In this week’s assignment, we are asked to choose an IR Model — the Boolean Model, Term Weighting, the Vector Model, or the Probabilistic Model, and:
(1) Provide a detailed explanation of it, and
(2) Use that model in a search on Google and in the USF online library catalog, and
(3) Report where the model works best.
It may not come as a surprise given my post last week, but I am going to choose the Boolean search model. I love my Boolean search logic!

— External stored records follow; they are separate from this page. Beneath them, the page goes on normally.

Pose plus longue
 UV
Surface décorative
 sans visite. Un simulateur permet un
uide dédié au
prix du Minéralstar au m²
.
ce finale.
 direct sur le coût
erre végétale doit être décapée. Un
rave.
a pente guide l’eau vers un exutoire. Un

Boolean Search Logic: Explanation, Benefits, Drawbacks
In early retrieval systems, Boolean was the often only search model available. According to Baeza-Yates and Ribeiro-Neto, these earliest systems used three operators: AND, NOT, and OR. The biggest advantage of the Boolean system is its simplicity (to some users): a document either satisfies the query or it does not, period. For those who like Venn diagrams, relevance and non-relevance are also easily explained with these visual tools. Our textbook offers some examples and I am including one here from the New York Public Library’s website: http://www.nypl.org/blog/2011/02/22/what-boolean-search , and another from the UC Berkeley Library website: http://www.lib.berkeley.edu/TeachingLib/Guides/Internet/Boolean.pdf .

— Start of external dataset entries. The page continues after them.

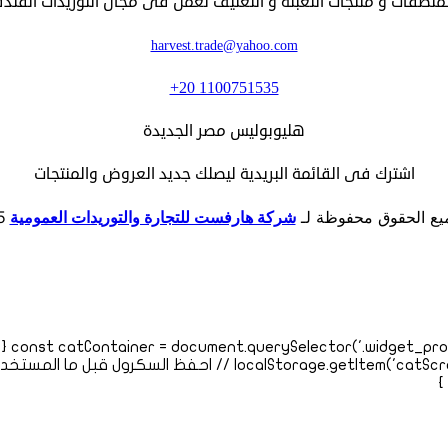
ظفات و منتجات التعبئة و التغليف تعمل فى مجال التوريدات الفندقيه 
harvest.trade@yahoo.com
+20 1100751535
هليوبوليس مصر الجديدة
اشترك فى القائمة البريدية ليصلك جديد العروض والمنتجات
ع الحقوق محفوظة لـ
شركة هارفست للتجارة والتوريدات العمومية
5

There are drawbacks to Boolean search logic, both in ease of search expression as well as quality of results. Our textbook states that for some it is difficult to express a search query in Boolean logic. Based on my teaching experience, I would agree also with the conclusion that because some researchers are challenged to create queries using Boolean search expressions that they tend to fall back on very basic searches – many times only one term. Then, as there is no ranking component, or term weighting, in classic Boolean, it’s easy to retrieve too few or too many results without a tool or indicator to use in deciding which documents may be most relevant.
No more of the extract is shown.